I keep hearing the term “Data Lake” and I’m beginning to get edgy about it. The concept is simple enough. There needs to be a catchment area or, if you prefer, a landing zone, for data entering the organization. In the past most businesses didn’t need to organize such a data store because almost all data was internal. It traveled via traditional ETL mechanisms from transactional systems to a data warehouse and then get sprayed around the business, as required.
When a good deal of data comes from external sources, or even from internal sources like log files, which never previously made it into the data warehouse, there is a need for a catchment area. This has definitely become the premier application for Hadoop. And it makes perfect sense to me that such technology be used for a data catchment area. The neat thing about Hadoop for this application is that:
- It scales out “as far as the eye can see,” so there’s no likelihood of it being unable to manage the data volumes even when they grow beyond the petabyte level.
- It is a key-value store, which means that you don’t need to expend much effort in modeling data when you decide to accommodate a new data source.
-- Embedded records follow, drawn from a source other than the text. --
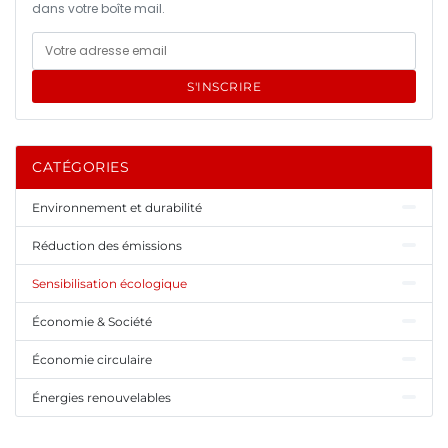
dans votre boîte mail.
S'INSCRIRE
CATÉGORIES
Environnement et durabilité
Réduction des émissions
Sensibilisation écologique
Économie & Société
Économie circulaire
Énergies renouvelables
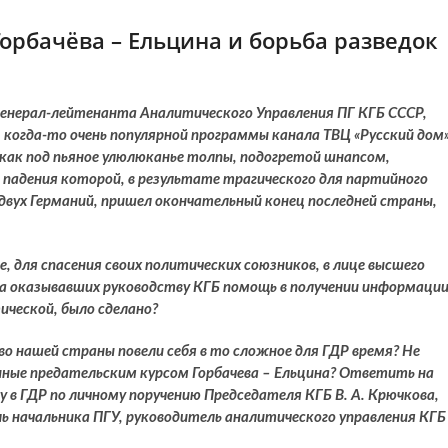
Горбачёва – Ельцина и борьба разведок
 генерал-лейтенанта Аналитического Управления ПГ КГБ СССР,
 когда-то очень популярной программы канала ТВЦ «Русский дом»
р, как под пьяное улюлюканье толпы, подогретой шнапсом,
е падения которой, в результате трагического для партийного
двух Германий, пришел окончательный конец последней страны,
, для спасения своих политических союзников, в лице высшего
да оказывавших руководству КГБ помощь в получении информаци
ической, было сделано?
о нашей страны повели себя в то сложное для ГДР время? Не
нные предательским курсом Горбачева – Ельцина? Ответить на
ду в ГДР по личному поручению Председателя КГБ В. А. Крючкова,
ь начальника ПГУ, руководитель аналитического управления КГБ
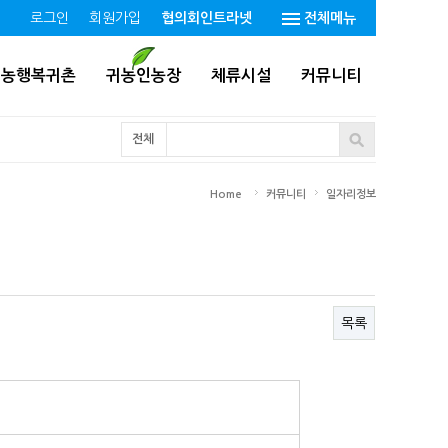
로그인
회원가입
협의회인트라넷
전체메뉴
귀농행복귀촌
귀농인농장
체류시설
커뮤니티
전체
Home
커뮤니티
일자리정보
목록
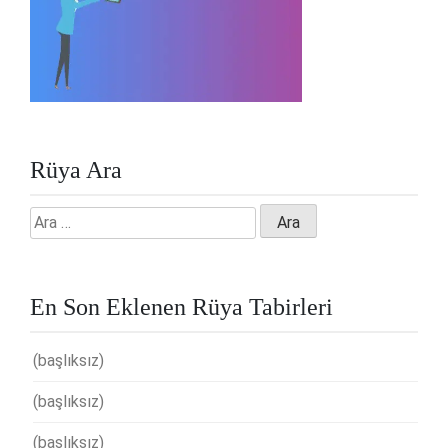
Rüya Ara
Arama:
En Son Eklenen Rüya Tabirleri
(başlıksız)
(başlıksız)
(başlıksız)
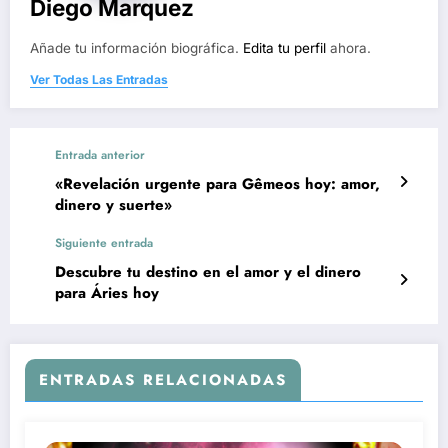
Diego Marquez
Añade tu información biográfica.
Edita tu perfil
ahora.
Ver Todas Las Entradas
Entrada anterior
«Revelación urgente para Gêmeos hoy: amor,
dinero y suerte»
Siguiente entrada
Descubre tu destino en el amor y el dinero
para Áries hoy
ENTRADAS RELACIONADAS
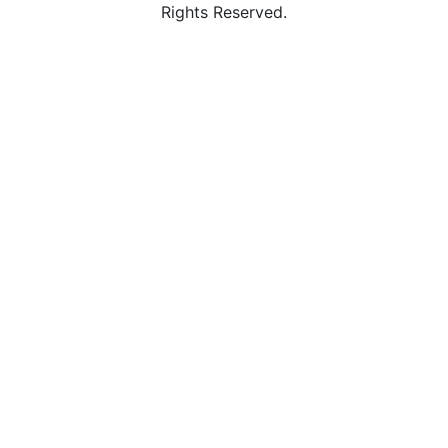
Rights Reserved.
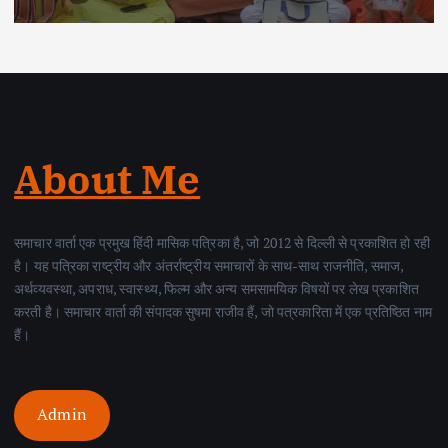
About Me
समाचार वार्ता एक प्रमुख हिंदी मासिक पत्रिका है, जो 2012 से दिल्ली से प्रकाशित हो रही
है। यह पत्रिका राष्ट्रीय और अंतर्राष्ट्रीय समाचारों के साथ-साथ राजनीति, समाज,
अर्थव्यवस्था, अपराध, स्वास्थ्य, फिल्म और अन्य समसामयिक विषयों पर लेख प्रकाशित
करती है। समाचार वार्ता की संपादक सुषमा राजीव हैं, जो पत्रकारिता में एक प्रतिष्ठित नाम
हैं।
Admin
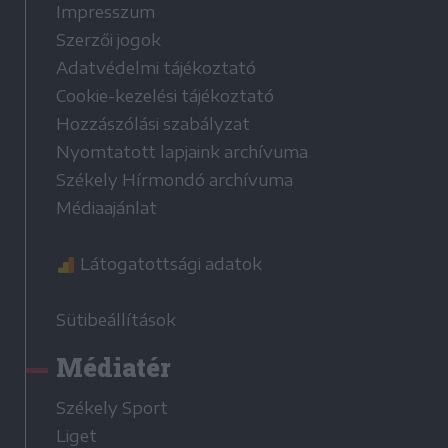
Impresszum
Szerzői jogok
Adatvédelmi tájékoztató
Cookie-kezelési tájékoztató
Hozzászólási szabályzat
Nyomtatott lapjaink archívuma
Székely Hírmondó archívuma
Médiaajánlat
Látogatottsági adatok
Sütibeállítások
Médiatér
Székely Sport
Liget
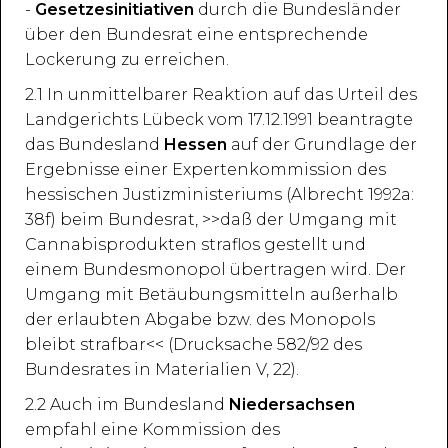
-
Gesetzesinitiativen
durch die Bundesländer
über den Bundesrat eine entsprechende
Lockerung zu erreichen.
2.1 In unmittelbarer Reaktion auf das Urteil des
Landgerichts Lübeck vom 17.12.1991 beantragte
das Bundesland
Hessen
auf der Grundlage der
Ergebnisse einer Expertenkommission des
hessischen Justizministeriums (Albrecht 1992a:
38f) beim Bundesrat, >>daß der Umgang mit
Cannabisprodukten straflos gestellt und
einem Bundesmonopol übertragen wird. Der
Umgang mit Betäubungsmitteln außerhalb
der erlaubten Abgabe bzw. des Monopols
bleibt strafbar<< (Drucksache 582/92 des
Bundesrates in Materialien V, 22).
2.2 Auch im Bundesland
Niedersachsen
empfahl eine Kommission des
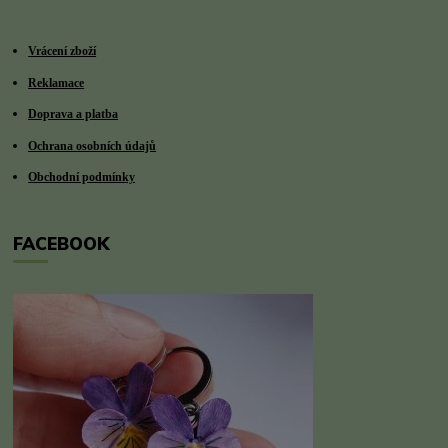
Vrácení zboží
Reklamace
Doprava a platba
Ochrana osobních údajů
Obchodní podmínky
FACEBOOK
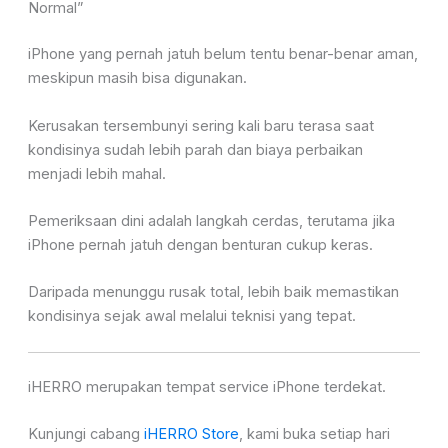
Normal”
iPhone yang pernah jatuh belum tentu benar-benar aman,
meskipun masih bisa digunakan.
Kerusakan tersembunyi sering kali baru terasa saat
kondisinya sudah lebih parah dan biaya perbaikan
menjadi lebih mahal.
Pemeriksaan dini adalah langkah cerdas, terutama jika
iPhone pernah jatuh dengan benturan cukup keras.
Daripada menunggu rusak total, lebih baik memastikan
kondisinya sejak awal melalui teknisi yang tepat.
iHERRO merupakan tempat service iPhone terdekat.
Kunjungi cabang
iHERRO Store
, kami buka setiap hari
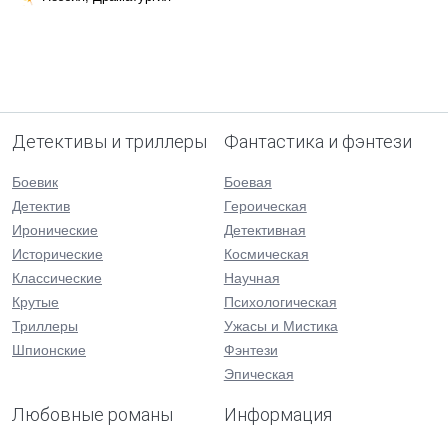
Детективы и триллеры
Фантастика и фэнтези
Боевик
Боевая
Детектив
Героическая
Иронические
Детективная
Исторические
Космическая
Классические
Научная
Крутые
Психологическая
Триллеры
Ужасы и Мистика
Шпионские
Фэнтези
Эпическая
Любовные романы
Информация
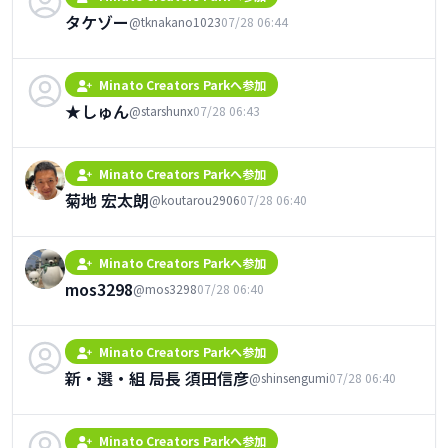
タケゾー
@tknakano1023
07/28 06:44
Minato Creators Parkへ参加
★しゅん
@starshunx
07/28 06:43
Minato Creators Parkへ参加
菊地 宏太朗
@koutarou2906
07/28 06:40
Minato Creators Parkへ参加
mos3298
@mos3298
07/28 06:40
Minato Creators Parkへ参加
新・選・組 局長 須田信彦
@shinsengumi
07/28 06:40
Minato Creators Parkへ参加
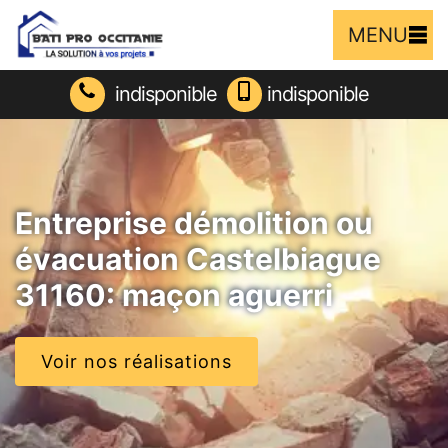
MENU
indisponible
indisponible
Entreprise démolition ou
évacuation Castelbiague
31160: maçon aguerri
Voir nos réalisations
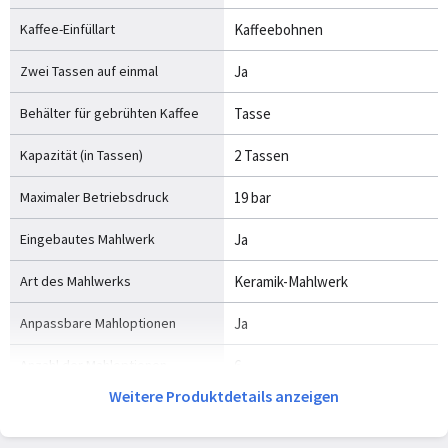
Kaffee-Einfüllart
Kaffeebohnen
Zwei Tassen auf einmal
Ja
Behälter für gebrühten Kaffee
Tasse
Kapazität (in Tassen)
2 Tassen
Maximaler Betriebsdruck
19 bar
Eingebautes Mahlwerk
Ja
Art des Mahlwerks
Keramik-Mahlwerk
Anpassbare Mahloptionen
Ja
Anzahl der Mahloptionen
6
Weitere Produktdetails anzeigen
Fassungsvermögen
320 g
Kaffeebohnen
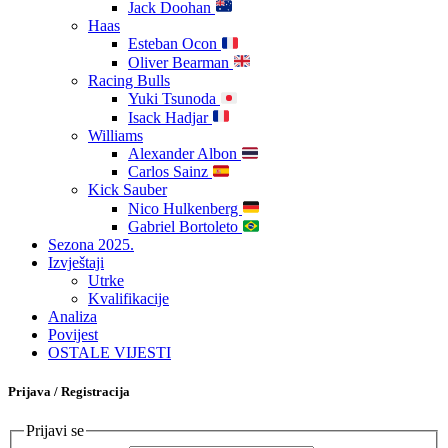
Jack Doohan
Haas
Esteban Ocon
Oliver Bearman
Racing Bulls
Yuki Tsunoda
Isack Hadjar
Williams
Alexander Albon
Carlos Sainz
Kick Sauber
Nico Hulkenberg
Gabriel Bortoleto
Sezona 2025.
Izvještaji
Utrke
Kvalifikacije
Analiza
Povijest
OSTALE VIJESTI
Prijava / Registracija
Prijavi se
You just define a key and define the metadata at leisure (in HCatalog perhaps).
- The cost of the software and the storage is really very low.
So let’s imagine that indeed have a requirement for a data catchment area, because we have decided to collect data from log-files or mobile devices or social networks or from public data sources or whatever. So let us also imagine that for this purpose that we have implemented Hadoop and some of its useful components (Hbase, HCatalog, Hive, Pig, etc.) and we have begun to collect data.
Is it reasonable to describe this as a data lake?
Getting Picky About a Metaphor
OK, I know I’m getting picky about a metaphor, but metaphors have the power to influence behavior, so the choice of such words can make a difference. A lake is hollow in the land in which water collects, because geography made it that way. Normally it fed by different streams or even rivers and it can either be the final destination for all that water or, possibly, water may flow out from it at some point.
A Hadoop implementation should not be a set of servers that are randomly placed a the confluence of various data flows. The placement needs to be carefully considered and if the implementation is to resemble a “data lake” in any way, then it needs to be a well engineered man-made lake. And since the data doesn’t just sit there until it evaporates but eventually flows to various applications, we should think of this as a “data reservoir” rather than a “data lake.”
And let’s not kid ourselves that this is some kind of data warehouse. The term “data lake” has arisen, in my opinion, because nowadays we don’t get data delivered to the main data store, after the fashion of trucks delivering pallet loads of products to a warehouse. Nowadays the data doesn’t arrive in batches so much as flow in like water.
And there is no point in arranging all that data neatly along the aisles of the warehouse because when we get it, because for some data, we may not know what we want to do with it at the time we get it. We’ll do the organizing when we know that.
Another reason we should think of this as more like a reservoir than a lake is that we might like to purify the data a little before sending it down the pipes to applications or users that want to use it. So let’s think about that a little.
Hadoop As The Reservoir
Once we’ve collected the data in our reservoir we probably want to purify it in situ – and if Hadoop is our reservoir technology of choice, we should be able to schedule that – indeed, using YARN it might be possible to have a job running continually whose main function is to ingest and clean all data.
Most people are now well aware that Hadoop is not a fast processing environment, but that’s not the point of a data reservoir. If you want fast processing then you will no doubt send the data to a muscle-bound database and clean it in-flight before it gets there, perhaps dropping a copy of the data into the reservoir for the sake of archive.
And if you want Hadoop to go really fast, then there are some products which will deliver speed over Hadoop (I’m thinking of Actian’s DataFlow). But I tend not to think of the data reservoir in that way. I think of there being many jobs running on it and sharing its scale out capability. I see this as the data warehouse story rewritten.
Once data warehouses were built, it soon became obvious that there was far too much useful data in the warehouse to allow everyone who wanted to use it direct access. Thus the data mart was invented. We will discover the same with the data reservoir. The important thing will be to keep the data flowing in and making sure the data it holds can flow to where it needs to go in a timely fashion. The cleaning of data in situ is going to be necessary and, if there’s spare capacity it may be possible to run other jobs on the data; a little bit of BI dashboard work here and a bit of predictive analytics work there, perhaps.
But if any of that introduces unacceptable latencies into the main function of the data reservoir, then they will be moved.
And by the way, if anyone asks you, it’s called a DATA RESERVOIR, not a data lake.